BOŚ S.A. is very active in the field of environment protection. It also pursues a number of projects within the area of social responsibility of business. Since 2009 the bank has conducted the "BOŚ – Climate Friendly Bank" project, the purpose of which is to compensate for the institution's impact on natural environment. The bank also co-organizes competitions, seminars and workshops devoted to ecological issues. BOŚ S.A. itself, too, won various awards and honorary mentions in competitions like "Leader of Polish Ecology" and "Polish Ecology Hall of Fame". In 2011 the bank was awarded the "Green Office" certificate.

== Bank Ochrony Środowiska Foundation ==
In December 2009, an initiative of the Bank Management Board resulted in the creation of the Bank Ochrony Środowiska Foundation. It is a significant supplement to BOŚ S.A. operations in relationships with local communities. Since its very beginning the Foundation has been conducting educational projects to promote healthy nutrition, physical activities and ecology, which engages over 200,000 Polish children, youngsters, teachers, and parents. The foundation also organizes voluntary service initiatives by financing projects of the Group employee-volunteers, who work for the benefit of local associations, foundations, and schools.

== Eko-Polska web service ==
The bank is also developing the eko-Polska.pl web service – a social environmental portal. One of the key elements of this service is the ecological map of Poland. eko-Polska targets people who appreciate the ecological lifestyle. With the information published at the site internet users may easily find places where one can eat healthy food, buy ecological food products, and see places worth visiting for leisure. eko-Polska is also a centre of information for all those who want to know much more about ecology. The web site editors encourage everyone to use, in their everyday lives, renewable energy sources, including photovoltaic devices, solar installations, and heat pumps.

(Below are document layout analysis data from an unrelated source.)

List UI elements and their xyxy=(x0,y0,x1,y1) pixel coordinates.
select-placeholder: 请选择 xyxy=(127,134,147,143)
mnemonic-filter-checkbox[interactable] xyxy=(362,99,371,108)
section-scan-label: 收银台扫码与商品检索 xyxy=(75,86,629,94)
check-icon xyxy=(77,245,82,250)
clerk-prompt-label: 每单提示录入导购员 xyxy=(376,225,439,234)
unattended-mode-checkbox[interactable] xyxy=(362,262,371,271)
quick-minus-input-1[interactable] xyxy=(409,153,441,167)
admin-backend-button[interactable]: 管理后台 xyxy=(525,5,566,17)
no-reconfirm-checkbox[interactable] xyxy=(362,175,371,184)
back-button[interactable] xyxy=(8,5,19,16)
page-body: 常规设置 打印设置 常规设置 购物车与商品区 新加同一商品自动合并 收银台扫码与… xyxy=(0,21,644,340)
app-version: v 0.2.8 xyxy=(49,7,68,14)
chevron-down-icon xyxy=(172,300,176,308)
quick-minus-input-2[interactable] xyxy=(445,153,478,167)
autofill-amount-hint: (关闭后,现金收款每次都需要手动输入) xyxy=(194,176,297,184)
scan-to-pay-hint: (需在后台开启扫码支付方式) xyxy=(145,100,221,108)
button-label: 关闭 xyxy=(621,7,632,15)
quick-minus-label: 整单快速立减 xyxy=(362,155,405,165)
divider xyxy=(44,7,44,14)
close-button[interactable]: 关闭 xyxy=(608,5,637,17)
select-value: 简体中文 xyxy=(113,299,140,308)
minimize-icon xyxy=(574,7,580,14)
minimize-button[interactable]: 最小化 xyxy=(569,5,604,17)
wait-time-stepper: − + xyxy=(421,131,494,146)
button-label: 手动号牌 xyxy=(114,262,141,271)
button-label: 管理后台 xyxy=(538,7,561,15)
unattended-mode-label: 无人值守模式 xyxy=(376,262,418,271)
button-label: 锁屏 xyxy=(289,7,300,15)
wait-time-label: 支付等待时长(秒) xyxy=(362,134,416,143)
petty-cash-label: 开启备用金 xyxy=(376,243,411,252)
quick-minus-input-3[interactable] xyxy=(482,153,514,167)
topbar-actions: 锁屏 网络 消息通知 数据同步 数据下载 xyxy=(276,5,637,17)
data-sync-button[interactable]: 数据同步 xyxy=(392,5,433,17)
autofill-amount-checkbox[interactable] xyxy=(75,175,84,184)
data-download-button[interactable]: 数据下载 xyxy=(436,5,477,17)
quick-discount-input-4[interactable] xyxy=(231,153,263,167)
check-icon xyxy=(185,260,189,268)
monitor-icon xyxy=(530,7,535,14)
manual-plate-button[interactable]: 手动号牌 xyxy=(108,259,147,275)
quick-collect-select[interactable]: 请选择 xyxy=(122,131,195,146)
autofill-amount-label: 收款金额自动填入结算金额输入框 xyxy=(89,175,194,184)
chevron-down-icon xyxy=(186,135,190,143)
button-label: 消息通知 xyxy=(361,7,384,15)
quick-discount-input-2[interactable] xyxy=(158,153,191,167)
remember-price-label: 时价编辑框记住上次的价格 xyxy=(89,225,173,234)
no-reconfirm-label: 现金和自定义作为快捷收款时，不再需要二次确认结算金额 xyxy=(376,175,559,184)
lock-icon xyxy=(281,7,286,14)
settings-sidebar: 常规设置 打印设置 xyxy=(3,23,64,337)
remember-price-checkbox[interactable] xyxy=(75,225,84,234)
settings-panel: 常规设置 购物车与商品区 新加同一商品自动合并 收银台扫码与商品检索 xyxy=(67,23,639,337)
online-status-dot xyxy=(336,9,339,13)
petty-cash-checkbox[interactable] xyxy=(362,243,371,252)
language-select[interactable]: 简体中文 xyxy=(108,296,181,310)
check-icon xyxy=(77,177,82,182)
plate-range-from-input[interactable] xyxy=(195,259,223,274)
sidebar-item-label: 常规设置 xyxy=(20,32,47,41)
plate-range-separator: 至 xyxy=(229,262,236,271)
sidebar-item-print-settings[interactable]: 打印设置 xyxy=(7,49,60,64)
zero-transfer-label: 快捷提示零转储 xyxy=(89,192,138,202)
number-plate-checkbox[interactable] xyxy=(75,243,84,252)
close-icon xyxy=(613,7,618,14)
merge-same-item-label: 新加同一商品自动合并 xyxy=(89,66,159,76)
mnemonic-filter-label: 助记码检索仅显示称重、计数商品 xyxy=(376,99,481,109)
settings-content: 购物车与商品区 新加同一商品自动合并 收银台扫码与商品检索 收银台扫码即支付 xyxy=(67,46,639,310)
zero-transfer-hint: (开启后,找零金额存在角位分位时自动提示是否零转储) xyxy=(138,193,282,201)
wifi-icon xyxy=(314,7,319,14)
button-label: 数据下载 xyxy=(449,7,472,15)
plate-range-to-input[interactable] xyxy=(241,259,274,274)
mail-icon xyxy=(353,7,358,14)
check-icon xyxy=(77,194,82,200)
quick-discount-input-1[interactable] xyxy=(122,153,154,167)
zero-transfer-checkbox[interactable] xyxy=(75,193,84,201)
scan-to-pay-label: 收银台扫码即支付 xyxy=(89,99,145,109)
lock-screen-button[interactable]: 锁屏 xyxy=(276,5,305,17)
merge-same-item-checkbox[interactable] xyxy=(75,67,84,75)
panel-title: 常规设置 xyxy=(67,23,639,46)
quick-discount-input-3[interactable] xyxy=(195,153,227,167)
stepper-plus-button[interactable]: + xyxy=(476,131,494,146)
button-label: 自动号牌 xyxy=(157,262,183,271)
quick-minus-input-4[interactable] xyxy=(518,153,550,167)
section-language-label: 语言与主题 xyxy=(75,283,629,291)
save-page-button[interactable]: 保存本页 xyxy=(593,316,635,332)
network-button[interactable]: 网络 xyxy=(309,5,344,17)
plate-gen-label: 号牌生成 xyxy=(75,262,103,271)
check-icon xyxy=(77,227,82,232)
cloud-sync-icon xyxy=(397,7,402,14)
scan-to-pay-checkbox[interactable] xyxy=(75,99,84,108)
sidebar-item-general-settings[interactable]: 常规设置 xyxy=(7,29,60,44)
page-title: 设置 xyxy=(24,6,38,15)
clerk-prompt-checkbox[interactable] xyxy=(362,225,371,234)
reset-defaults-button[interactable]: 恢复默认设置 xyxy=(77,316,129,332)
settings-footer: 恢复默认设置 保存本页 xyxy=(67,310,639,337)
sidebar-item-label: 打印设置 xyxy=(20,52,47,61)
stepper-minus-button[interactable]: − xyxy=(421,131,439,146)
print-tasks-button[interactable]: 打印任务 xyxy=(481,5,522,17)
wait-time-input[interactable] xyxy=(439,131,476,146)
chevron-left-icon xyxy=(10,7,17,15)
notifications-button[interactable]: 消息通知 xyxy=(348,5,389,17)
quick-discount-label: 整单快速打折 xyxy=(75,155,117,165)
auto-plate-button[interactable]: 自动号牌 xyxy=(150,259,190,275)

== Brokerage House – Dom Maklerski BOŚ S.A. ==
One of the members of the bank's Capital Group is its Brokerage house – Dom Maklerski BOŚ S.A. (DM BOŚ SA) – market's long-term leader of forward deal contracts, awarded by the Warsaw Stock Exchange President for the most activeness in this market. It is one of Poland's oldest brokerage offices, which for many years has ranked amongst the top brokers (1st place in the Forbes ranking based on the SII study, 2011). Bossa.pl, the investment platform of DM BOŚ SA, is a stock exchange website that has had numerous negative reviews, and has also come under criticism by the financial trading platform FastBull for potentially being a scam due to Bossa.pl not being overseen by a regulator, meaning investors' funds in the platform cannot be protected by any law. In November 2009 DM BOŚ SA was the first bank's brokerage house in the Polish market to launch BossaFX platform supporting forex deals. In 2010 it also introduced a tool called "bossaAPI" allowing communication of the investor's external software with bossa.pl transaction service.

== BOŚ Eko Profit S.A. ==
BOŚ Eko Profit S.A. is an investment company that supplements the offer of BOŚ SA Group with investments in clean technologies, environmental protection, and renewable energy sources. The company's strategy allows investments in existing enterprises as well as new projects. Depending on the project's assessment, type and investment objective, it performs the roles of the direct investor, financial agent, and advisor in the loan acquisition process, as well as the general executor of the investment project. The company also offers business consultancy services, including project structuring to obtain financing for debt repayment, preparation of business plans, and assistance in the entire investment process.